Exterior differentiation of one form on a smooth manifold Prove : $d$$\omega$$(V,W)$=$V \omega (W) - W \omega(V) -\omega([V,W])$
where $\omega$ is a one-form and V,W are vector fields on a smooth manifold M.

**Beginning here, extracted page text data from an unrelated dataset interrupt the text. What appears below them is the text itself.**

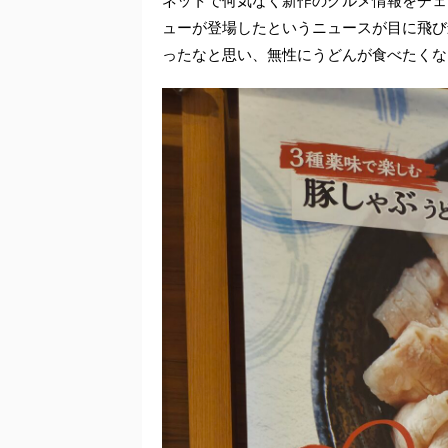
ネットで何気なく新作のグルメ情報をチェ
ューが登場したというニュースが目に飛び
ったなと思い、無性にうどんが食べたくな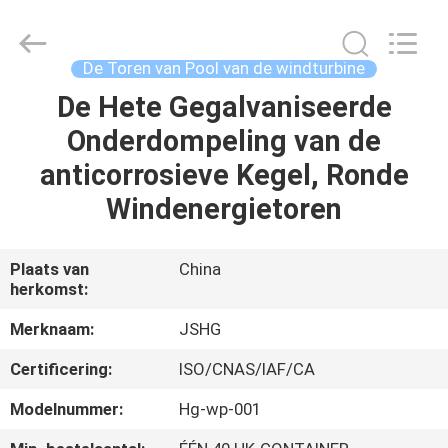
Jiangsu
hongguang
steel
pole
co.,ltd.
De Toren van Pool van de windturbine
All
Rights
Reserved.
De Hete Gegalvaniseerde
HUIS
Onderdompeling van de
PRODUCTEN
anticorrosieve Kegel, Ronde
Windenergietoren
VIDEOS
Plaats van
China
herkomst:
VR-
SHOW
Merknaam:
JSHG
Certificering:
ISO/CNAS/IAF/CA
ONGEVEER
Modelnummer:
Hg-wp-001
ONS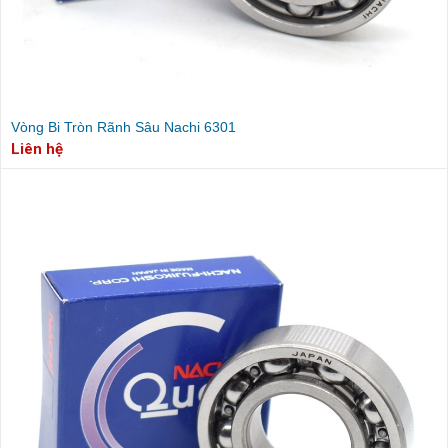
Vòng Bi Tròn Rãnh Sâu Nachi 6301
Liên hệ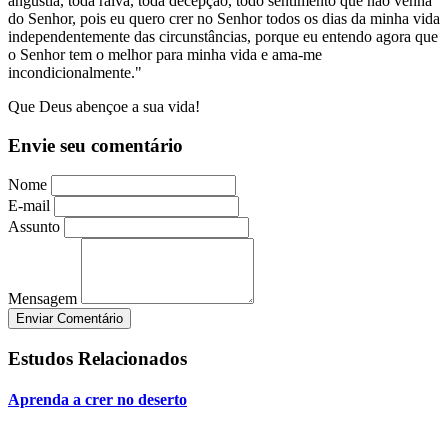
angústia, toda raiva, toda decepção, todo sentimento que não venha
do Senhor, pois eu quero crer no Senhor todos os dias da minha vida
independentemente das circunstâncias, porque eu entendo agora que
o Senhor tem o melhor para minha vida e ama-me
incondicionalmente."
Que Deus abençoe a sua vida!
Envie seu comentário
Nome
E-mail
Assunto
Mensagem
Enviar Comentário
Estudos Relacionados
Aprenda a crer no deserto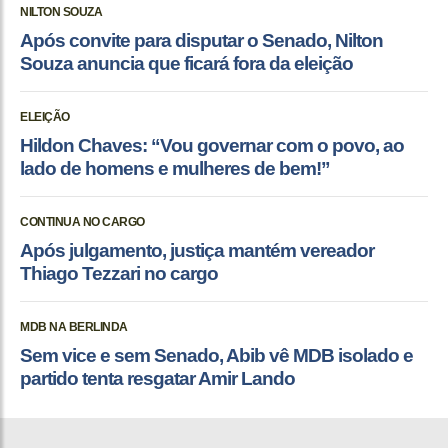
NILTON SOUZA
Após convite para disputar o Senado, Nilton
Souza anuncia que ficará fora da eleição
ELEIÇÃO
Hildon Chaves: “Vou governar com o povo, ao
lado de homens e mulheres de bem!”
CONTINUA NO CARGO
Após julgamento, justiça mantém vereador
Thiago Tezzari no cargo
MDB NA BERLINDA
Sem vice e sem Senado, Abib vê MDB isolado e
partido tenta resgatar Amir Lando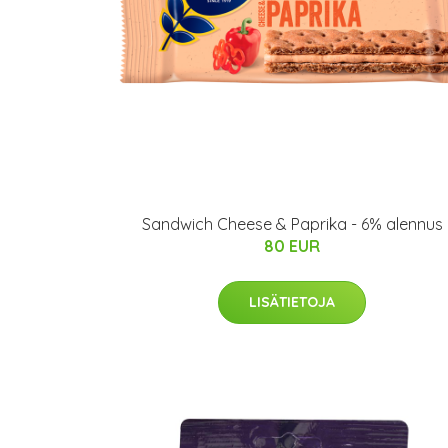
Sandwich Cheese & Paprika - 6% alennus
80 EUR
LISÄTIETOJA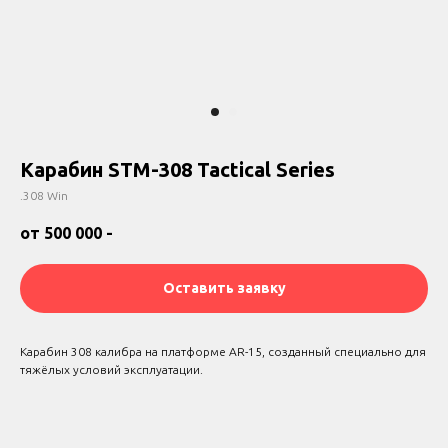
Карабин STM-308 Tactical Series
.308 Win
от 500 000
-
Оставить заявку
Карабин 308 калибра на платформе AR-15, созданный специально для
тяжёлых условий эксплуатации.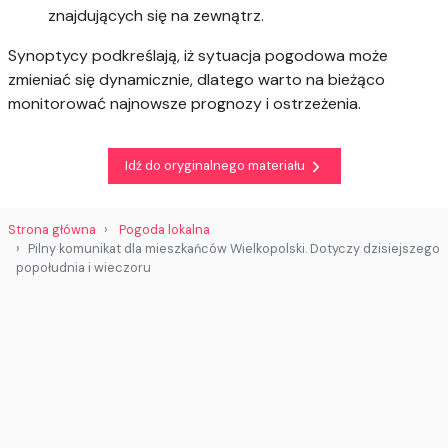
znajdujących się na zewnątrz.
Synoptycy podkreślają, iż sytuacja pogodowa może
zmieniać się dynamicznie, dlatego warto na bieżąco
monitorować najnowsze prognozy i ostrzeżenia.
Idź do oryginalnego materiału
Strona główna
Pogoda lokalna
Pilny komunikat dla mieszkańców Wielkopolski. Dotyczy dzisiejszego
popołudnia i wieczoru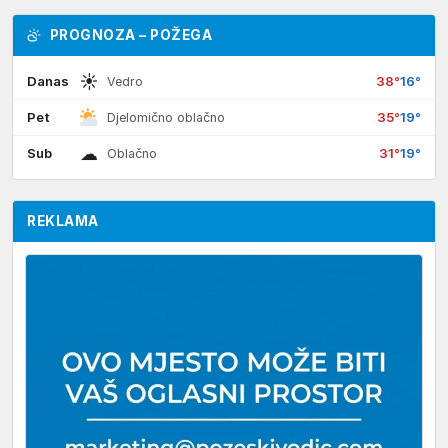
PROGNOZA – POŽEGA
☀
Danas
38°
16°
Vedro
Pet
35°
19°
Djelomično oblačno
☁
Sub
31°
19°
Oblačno
REKLAMA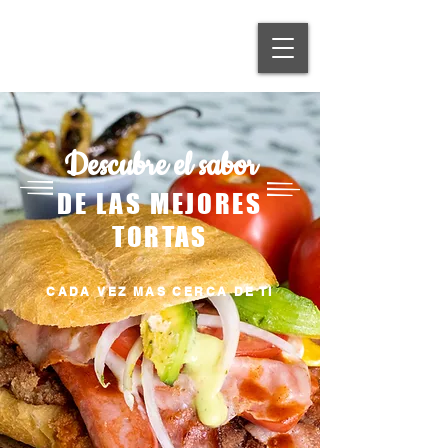
Descubre el sabor
DE LAS MEJORES
TORTAS
CADA VEZ MAS CERCA DE TI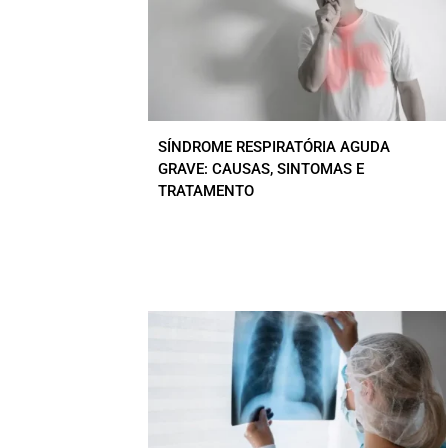
SÍNDROME RESPIRATÓRIA AGUDA
GRAVE: CAUSAS, SINTOMAS E
TRATAMENTO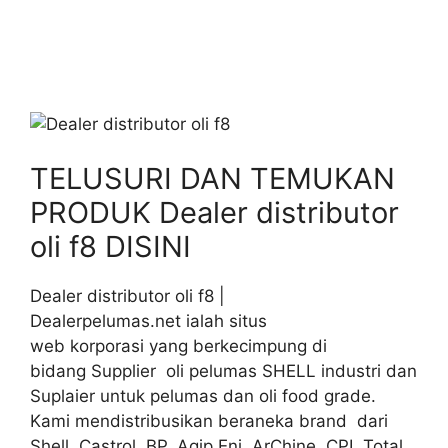
TELUSURI DAN TEMUKAN
PRODUK Dealer distributor
oli f8 DISINI
Dealer distributor oli f8 |
Dealerpelumas.net ialah situs
web korporasi yang berkecimpung di
bidang Supplier oli pelumas SHELL industri dan
Suplaier untuk pelumas dan oli food grade.
Kami mendistribusikan beraneka brand dari
Shell, Castrol, BP, Agip Eni, ArChine, CPI, Total,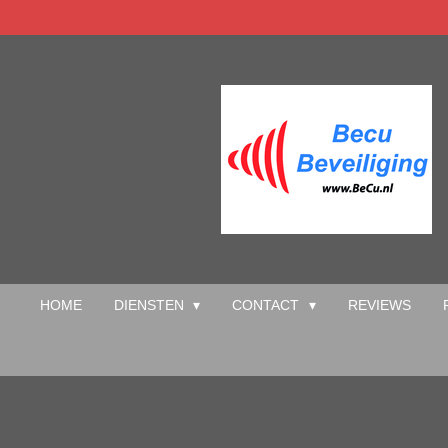
Ga
direct
naar
de
hoofdinhoud
HOME
DIENSTEN
CONTACT
REVIEWS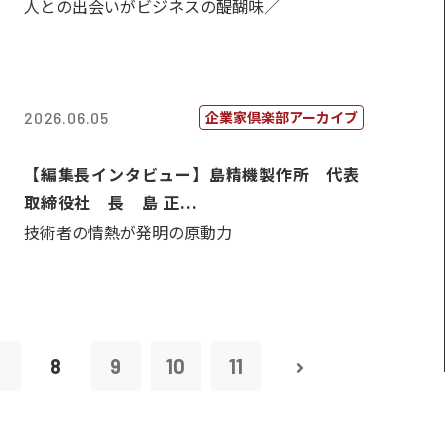
人との出会いがビジネスの醍醐味／
企業家倶楽部アーカイブ
2026.06.05
【編集長インタビュー】島精機製作所 代表
取締役社 長 島 正...
技術者の情熱が発明の原動力
7
8
9
10
11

I'm fine with the right side of the equation, but I don't know what $d$$\omega$$(V,W)$ means or looks like here.
Can you please explain?
Thanks.
 A: Let $w=fdg$ where $f, g$ are $0$-forms
Evaluate the first term
$$dw(V, W)=df\wedge dg(V, W)=df(V)dg(W)-df(W)dg(V)=V(f)W(g)-V(g)W(f)$$
the second term
$$Vω(W)−Wω(V)−ω([V,W])$$
$$=V(fdg(W))-W(fdg(V))-fdg([V,W])$$
$$=V(fW(g))-W(fV(g))-f(VW(g)-WV(g))$$
$$=V(f)W(g)-V(g)W(f)$$
are the same.
A: $df(X):=X(f)$. And $$ \alpha:=gdf_1\wedge \cdots \wedge df_k
\Rightarrow d(\alpha):= dg\wedge df_1\wedge \cdots \wedge df_k
$$
Hence if $E_i$ is a local coordinate vector field and $E_i^\ast $
  is a dual, then $$  df(E_i)=E_i(f) \Rightarrow df=E_i(f)E_i^\ast
  $$
Hence $$ d(df)=0 \Rightarrow d(E_i(f))\wedge E_i^\ast + E_i(f)
  dE_i^\ast =0 $$
Here $$ [E_m,E_i]=0 \Rightarrow d(E_i(f))\wedge E_i^\ast =
E_m(E_i(f)) E_m^\ast \wedge E_i^\ast =0 $$
That is $$ dE_i^\ast =0 $$
Returning to OP : If $\omega=\omega_iE_i^\ast,\ V=V_i E_i,\ W=W_kE_k
$ then
$$ d\omega (V,W)= E_m(\omega_i) E_m^\ast \wedge E_i^\ast  (V,W)=
E_m(\omega_i) [V_mW_i-W_mV_i]
$$
$$ V(\omega (W))=V(\omega_iW_i)=V_mE_m(\omega_i)W_i +
\omega_i V(W_i) $$
Now a proof is followed from simple calculation.